(Page-level text extractions)
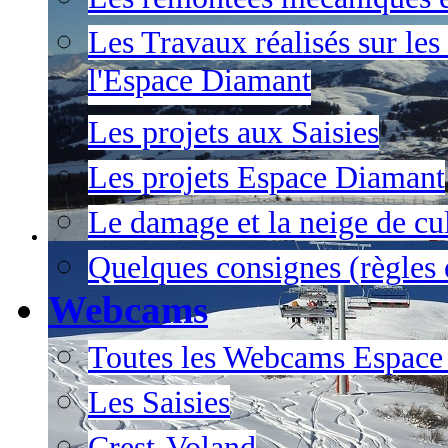
Les Travaux réalisés sur les
l'Espace Diamant
Les projets aux Saisies
Les projets Espace Diamant
Le damage et la neige de cul
Quelques consignes (règles e
Webcams
Toutes les Webcams Espace
Les Saisies
Crest-Voland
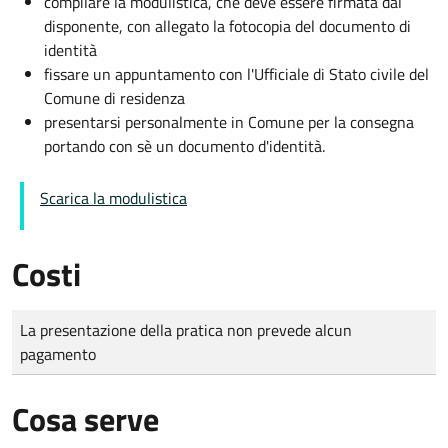
compilare la modulistica, che deve essere firmata dal
disponente, con allegato la fotocopia del documento di
identità
fissare un appuntamento con l'Ufficiale di Stato civile del
Comune di residenza
presentarsi personalmente in Comune per la consegna
portando con sè un documento d'identità.
Scarica la modulistica
Costi
Tipo di pagamento
Importo
La presentazione della pratica non prevede alcun
pagamento
Cosa serve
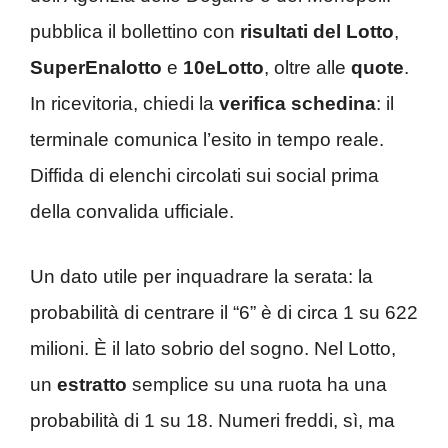
pubblica il bollettino con
risultati del Lotto
,
SuperEnalotto
e
10eLotto
, oltre alle
quote
.
In ricevitoria, chiedi la
verifica schedina
: il
terminale comunica l’esito in tempo reale.
Diffida di elenchi circolati sui social prima
della convalida ufficiale.
Un dato utile per inquadrare la serata: la
probabilità di centrare il “6” è di circa 1 su 622
milioni. È il lato sobrio del sogno. Nel Lotto,
un
estratto
semplice su una ruota ha una
probabilità di 1 su 18. Numeri freddi, sì, ma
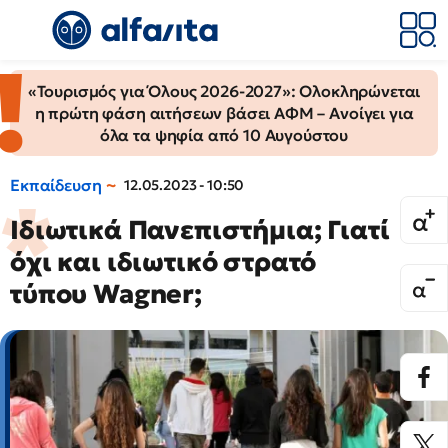
«Τουρισμός για Όλους 2026-2027»: Ολοκληρώνεται
η πρώτη φάση αιτήσεων βάσει ΑΦΜ – Ανοίγει για
όλα τα ψηφία από 10 Αυγούστου
Εκπαίδευση
12.05.2023 - 10:50
Ιδιωτικά Πανεπιστήμια; Γιατί
όχι και ιδιωτικό στρατό
τύπου Wagner;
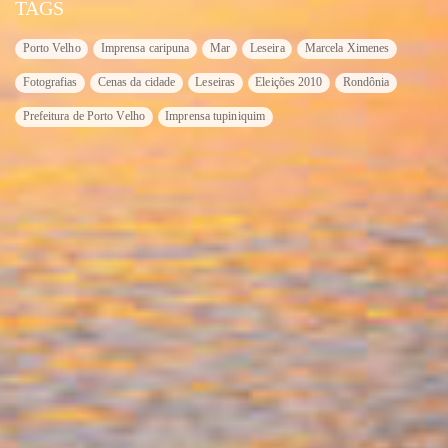
TAGS
Porto Velho
Imprensa caripuna
Mar
Leseira
Marcela Ximenes
Fotografias
Cenas da cidade
Leseiras
Eleições 2010
Rondônia
Prefeitura de Porto Velho
Imprensa tupiniquim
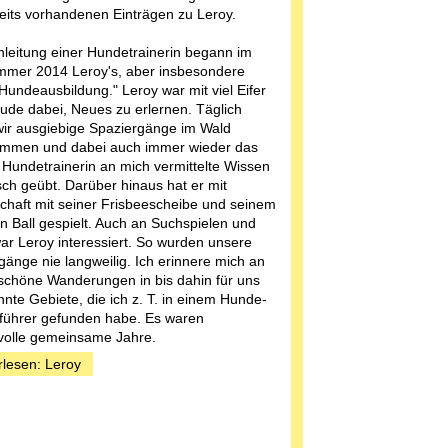
eits vorhandenen Einträgen zu Leroy.
nleitung einer Hundetrainerin begann im
mer 2014 Leroy's, aber insbesondere
Hundeausbildung." Leroy war mit viel Eifer
ude dabei, Neues zu erlernen. Täglich
ir ausgiebige Spaziergänge im Wald
mmen und dabei auch immer wieder das
 Hundetrainerin an mich vermittelte Wissen
sch geübt. Darüber hinaus hat er mit
chaft mit seiner Frisbeescheibe und seinem
en Ball gespielt. Auch an Suchspielen und
war Leroy interessiert. So wurden unsere
gänge nie langweilig. Ich erinnere mich an
chöne Wanderungen in bis dahin für uns
nte Gebiete, die ich z. T. in einem Hunde-
ührer gefunden habe. Es waren
olle gemeinsame Jahre.
rlesen: Leroy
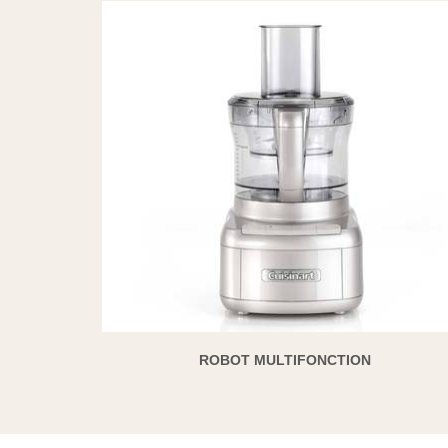
ROBOT MULTIFONCTION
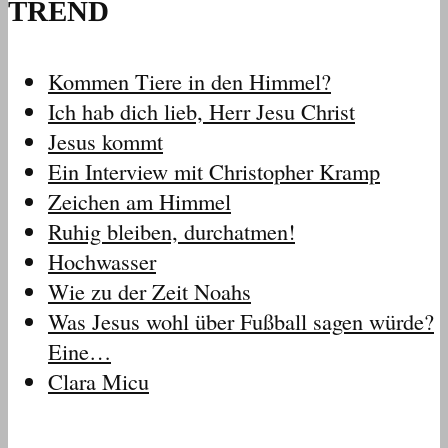
TREND
Kommen Tiere in den Himmel?
Ich hab dich lieb, Herr Jesu Christ
Jesus kommt
Ein Interview mit Christopher Kramp
Zeichen am Himmel
Ruhig bleiben, durchatmen!
Hochwasser
Wie zu der Zeit Noahs
Was Jesus wohl über Fußball sagen würde?
Eine…
Clara Micu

## Exercise details
Lines in the data that include the word "projets" should all be copied.

## Answer to this problem
Les projets aux Saisies
Les projets Espace Diamant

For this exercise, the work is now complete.